Search code examples
rdataframefor-loopuniquekernel-density

Extract density estimation for different groups


I have a data frame (df) that looks like this:

> summary(df)
   Occurence        Group          
 Min.   :0.001   Length:7990       
 1st Qu.:0.028   Class :character  
 Median :0.160   Mode  :character  
 Mean   :0.195                     
 3rd Qu.:0.307                     
 Max.   :0.600                     
 NA's   :5473

> unique(df$Group)
 [1] "fa20,0"   "sa20,0"   "fa05,0"   "sa10,0"   "flatsa,0" "flatfa,0" "fa10,0"   "sa05,0"   "flatsa,1" "fa10,1"   "fa05,1"   "sa20,1"   "flatfa,1" "fa20,1"   "sa10,1"   "sa05,1" 

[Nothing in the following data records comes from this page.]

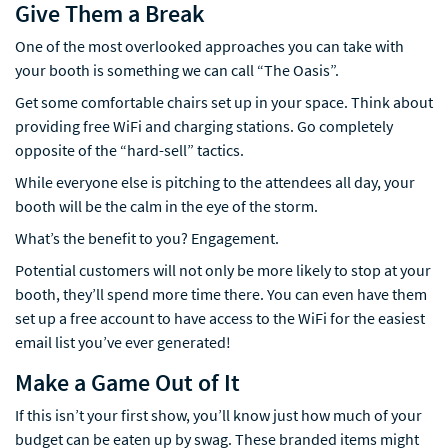
Give Them a Break
One of the most overlooked approaches you can take with
your booth is something we can call “The Oasis”.
Get some comfortable chairs set up in your space. Think about
providing free WiFi and charging stations. Go completely
opposite of the “hard-sell” tactics.
While everyone else is pitching to the attendees all day, your
booth will be the calm in the eye of the storm.
What’s the benefit to you? Engagement.
Potential customers will not only be more likely to stop at your
booth, they’ll spend more time there. You can even have them
set up a free account to have access to the WiFi for the easiest
email list you’ve ever generated!
Make a Game Out of It
If this isn’t your first show, you’ll know just how much of your
budget can be eaten up by swag. These branded items might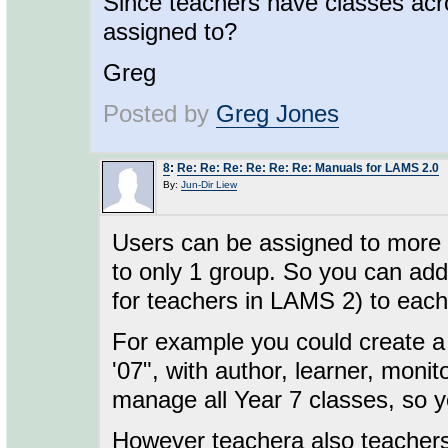
Since teachers have classes acr
assigned to?
Greg
Posted by
Greg Jones
8
:
Re: Re: Re: Re: Re: Re: Manuals for LAMS 2.0
By:
Jun-Dir Liew
Users can be assigned to more t
to only 1 group. So you can add
for teachers in LAMS 2) to each
For example you could create a 
'07", with author, learner, monit
manage all Year 7 classes, so y
However teachera also teachers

I am trying to get a kernel density estimation of occurence by each unique Group witht he density() function. I am able to do it one group at a time:

> flatsa <- density(c(as.numeric(ag04_pattern_long$Occurence[ag04_pattern_long$Group == "flatsa,0"])), na.rm=T)

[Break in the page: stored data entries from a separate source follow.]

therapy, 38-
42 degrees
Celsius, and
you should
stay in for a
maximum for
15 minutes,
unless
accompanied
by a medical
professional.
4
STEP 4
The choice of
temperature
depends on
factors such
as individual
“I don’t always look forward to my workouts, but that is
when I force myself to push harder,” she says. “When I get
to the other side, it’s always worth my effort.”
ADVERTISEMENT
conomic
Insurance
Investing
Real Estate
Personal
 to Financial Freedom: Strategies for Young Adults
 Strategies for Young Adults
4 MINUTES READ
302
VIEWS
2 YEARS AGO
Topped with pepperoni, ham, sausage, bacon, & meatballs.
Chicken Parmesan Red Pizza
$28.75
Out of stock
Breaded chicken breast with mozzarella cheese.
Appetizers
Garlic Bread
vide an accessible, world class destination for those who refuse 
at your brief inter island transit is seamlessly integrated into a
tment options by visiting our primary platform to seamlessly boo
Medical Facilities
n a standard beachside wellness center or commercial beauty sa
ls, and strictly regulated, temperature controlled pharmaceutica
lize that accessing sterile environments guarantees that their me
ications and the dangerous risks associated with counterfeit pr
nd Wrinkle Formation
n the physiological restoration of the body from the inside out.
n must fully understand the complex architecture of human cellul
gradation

> flatsa_df2 <- enframe(flatsa$x, value = "X") %>%
+     add_column(Y=flatsa$y) %>%
+     add_column(Group = "flatsa,0") %>%
+     select(-name)

Which produces this output for flatsa_df2:

# A tibble: 512 x 3
        X       Y Group   
    <dbl>   <dbl> <chr>   
 1 -0.168 0.00317 flatsa,0
 2 -0.166 0.00351 flatsa,0
 3 -0.164 0.00387 flatsa,0
 4 -0.162 0.00427 flatsa,0
 5 -0.161 0.00471 flatsa,0
 6 -0.159 0.00519 flatsa,0
 7 -0.157 0.00570 flatsa,0
 8 -0.155 0.00628 flatsa,0
 9 -0.153 0.00689 flatsa,0
10 -0.151 0.00755 flatsa,0
# ... with 502 more rows

How can I do this for all 16 unique elements in df$Group at once? Ideally they will all go into one single dataframe. I have tried:

dens_table <- setDT(ag04_pattern_long)[, .(dens=density(ag04_pattern_long$Occurence, na.rm=T)), by = Group]

for(i in length(unique(ag04_pattern_long$Group))){
  dens_table <- density(c(as.numeric(ag04_pattern_long$Occurence[i], na.rm=T)))
}

But none of those produce the correct output. The loops gives me an error, saying that it needs "at least 2 points to select a bandwidth". I think this indicates that it does not take all df$Occurence values for each unique(df$Group) into account .

Help!


Solution

  • Here's a base R method:

    occur_list = split(df$Occurrence, df$Group)
    est_list = lapply(df_list, function(x) {
      data.frame(density(x, na.rm=T)[c("x", "y")])
    })
    results = do.call(rbind, est_list)
    results$Group = rep(names(occur_list), each = sapply(est_list, nrow))
    

    We could also use a for loop, adapting your attempt:

    results = list()
    for(i in unique(ag04_pattern_long$Group)){
      results[[i]] <- data.frame(density(ag04_pattern_long$Occurence[ag0f_pattern_long$Group == i], na.rm = T)[c("x", "y")])
      results[[i]]$Group = i
    }
    results = do.call(rbind, results)
    

    Or using dplyr:

    df %>% 
      nest_by(Group) %>%
      mutate(dens = list(data.frame(density(data$Occurrence)[c("x", "y")]))) %>%
      select(-data) %>%
      unnest(cols = dens)
    

    In all cases I've removed the c(as.numeric()) from inside the loop. Make sure the entire Occurrence column is numeric before looping - that is better than converting each piece of the column inside the loop.